→ **Source data**:
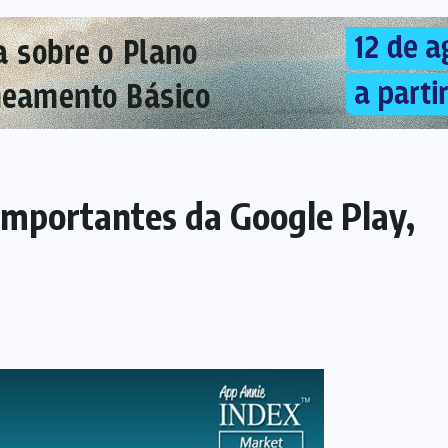
 importantes da Google Play,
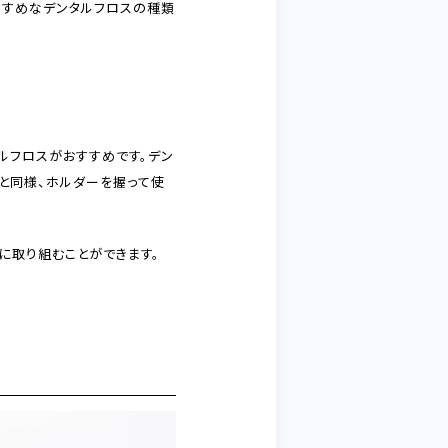
すすめなデンタルフロスの種類
ルフロスがおすすめです。デン
じと同様、ホルダーを握って使
に取り組むことができます。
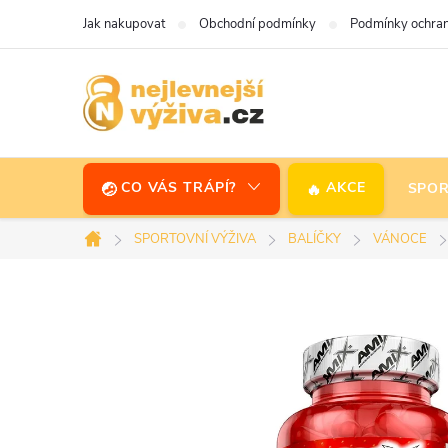
Přejít
Jak nakupovat
Obchodní podmínky
Podmínky ochran
na
obsah
CO VÁS TRÁPÍ?
AKCE
SPOR
SPORTOVNÍ VÝŽIVA
BALÍČKY
VÁNOCE
Domů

→ **Problem requirements**: With images excluded, write the records above out again exactly.

→ **Answer to this problem**:
 importantes da Google Play,
すすめなデンタルフロスの種類
ルフロスがおすすめです。デン
じと同様、ホルダーを握って使
に取り組むことができます。
Přejít
Jak nakupovat
Obchodní podmínky
Podmínky ochran
na
obsah
CO VÁS TRÁPÍ?
AKCE
SPOR
SPORTOVNÍ VÝŽIVA
BALÍČKY
VÁNOCE
Domů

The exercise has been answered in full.